Becoming Fluent in Shochu, Japan’s Answer to Vodka

Shochu, quite simply, is a flavorful, aromatic, usually clear distilled spirit with a rather low alcohol content: around 25 percent by volume, or 50 proof. “It’s like Japanese vodka.
That’s how I sometimes tell people to think of it,” says Andrew Stover, sommelier at Sei in Penn Quarter. The restaurant and lounge carries about 20 shochus, one of the region’s largest selections.

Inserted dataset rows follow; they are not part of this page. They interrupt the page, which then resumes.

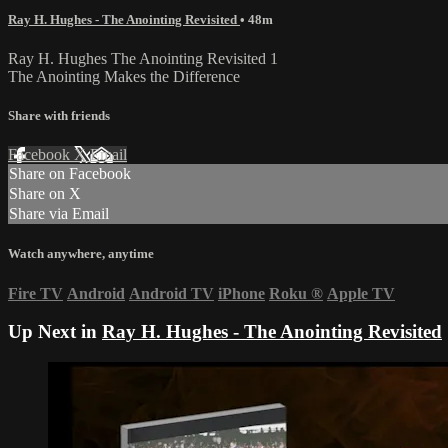
Ray H. Hughes - The Anointing Revisited
• 48m
Ray H. Hughes The Anointing Revisited 1
The Anointing Makes the Difference
Share with friends
Facebook
X
Email
Share on Facebook
Share on X
Share via Email
Watch anywhere, anytime
Fire TV
Android
Android TV
iPhone
Roku
®
Apple TV
Up Next in
Ray H. Hughes - The Anointing Revisited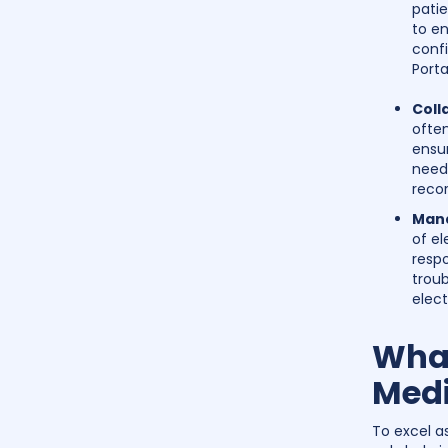
patie
to en
confi
Porta
Coll
often
ensu
need 
recor
Mana
of el
respo
troub
elect
What
Medi
To excel as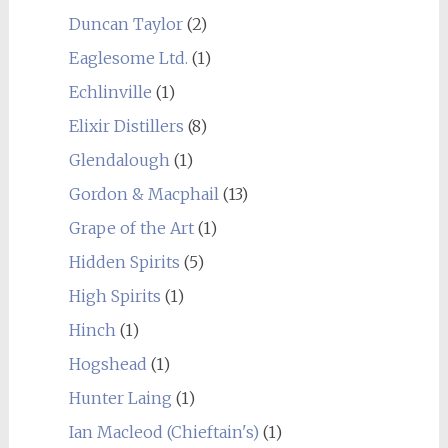
Duncan Taylor
(2)
Eaglesome Ltd.
(1)
Echlinville
(1)
Elixir Distillers
(8)
Glendalough
(1)
Gordon & Macphail
(13)
Grape of the Art
(1)
Hidden Spirits
(5)
High Spirits
(1)
Hinch
(1)
Hogshead
(1)
Hunter Laing
(1)
Ian Macleod (Chieftain's)
(1)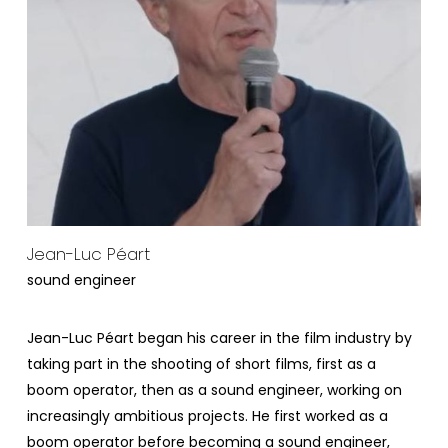
Jean-Luc Péart
sound engineer
Jean-Luc Péart began his career in the film industry by
taking part in the shooting of short films, first as a
boom operator, then as a sound engineer, working on
increasingly ambitious projects. He first worked as a
boom operator before becoming a sound engineer,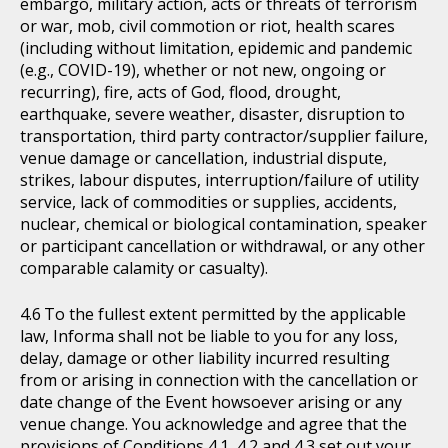
embargo, military action, acts or threats of terrorism
or war, mob, civil commotion or riot, health scares
(including without limitation, epidemic and pandemic
(e.g., COVID-19), whether or not new, ongoing or
recurring), fire, acts of God, flood, drought,
earthquake, severe weather, disaster, disruption to
transportation, third party contractor/supplier failure,
venue damage or cancellation, industrial dispute,
strikes, labour disputes, interruption/failure of utility
service, lack of commodities or supplies, accidents,
nuclear, chemical or biological contamination, speaker
or participant cancellation or withdrawal, or any other
comparable calamity or casualty).
To the fullest extent permitted by the applicable
law, Informa shall not be liable to you for any loss,
delay, damage or other liability incurred resulting
from or arising in connection with the cancellation or
date change of the Event howsoever arising or any
venue change. You acknowledge and agree that the
provisions of Conditions 4.1, 4.2 and 4.3 set out your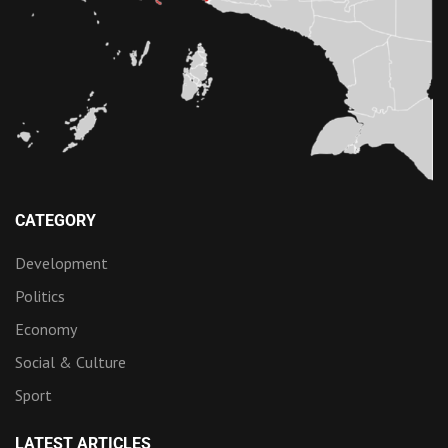
CATEGORY
Development
Politics
Economy
Social & Culture
Sport
LATEST ARTICLES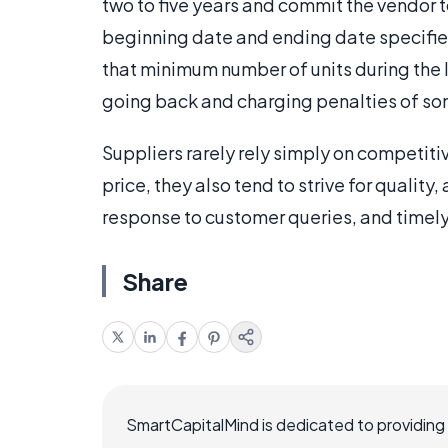
two to five years and commit the vendor 
beginning date and ending date specified
that minimum number of units during the li
going back and charging penalties of so
Suppliers rarely rely simply on competitiv
price, they also tend to strive for quality
response to customer queries, and timely 
Share
SmartCapitalMind is dedicated to providing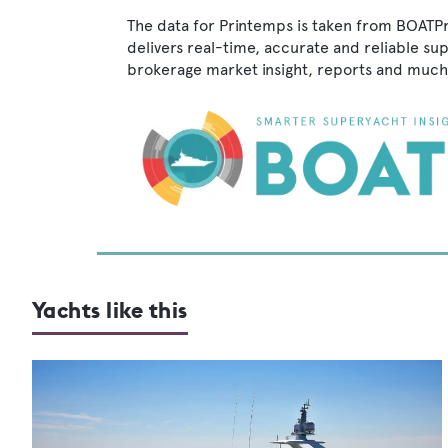
The data for Printemps is taken from BOATPr
delivers real-time, accurate and reliable su
brokerage market insight, reports and much
Yachts like this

Of course, shochu is lighter than vodka’s usual 80 proof. Like vodka, it can be produced in many ways, and many people are doing so, with more than 600 shochu distilleries in Japan. Shochus can be made from five base ingredients: mugi (barley), satsumaimo (sweet potato), kome (rice), soba (Japanese buckwheat) and kokuto (brown sugar). Before shochu is distilled, its production process is similar to that of sake in that koji, or mold spores, are used to start fermentation. The type of koji is another major factor in shochu’s taste, and there are three: White koji creates a fruitier and gentler spirit, black koji creates a more robust taste, and yellow koji is somewhere in between.
The highest-quality shochu, called honkaku (“authentic”), is single-distilled. In fact, the single distillation, at very low proof, is really what gives shochu its unique aromas and flavors. Once you start distilling shochu more than one time, it becomes . . . well, like vodka.
Overall, shochu provides an incredibly subtle taste experience. My favorites were the barley shochus, which I felt best balanced robust flavor with the fruit and floral aromas: in particular, the racy Iichiko “Kurobin” (around $50) and the mellow Gokoo “Comfortable Sky” ($40), which is aged in oak barrels for three years and had a whiskeylike profile.
Sweet potato shochu, in particular, rose to popularity in Japan in the past decade, triggering a shortage of sweet potatoes in that country. The most coveted sweet potato shochus come from Satsuma, a district in Kagoshima considered the historic home of shochu, dating to the 16th century. From Sei’s list, I enjoyed an expression of sweet-potato shochu called Satsuma Shiranami ($35), which was bold and pungent with a touch of sweet, and fiery around the edges.
Another favorite was a rice shochu called Hakushika “Naka Naka Nai” ($35 per 750 ml), which means something like “very limited.” It is aged in cedar casks and has wonderful white-pepper notes. I also tasted a fascinating brown-sugar shochu produced in Japan’s Amami Islands. Sei carries one example of this type, and it tastes a lot like a low-proof cachaca, the Brazilian cane spirit. In fact, the restaurant sometimes substitutes it for cachaca in a drink called a Japanese caipirinha.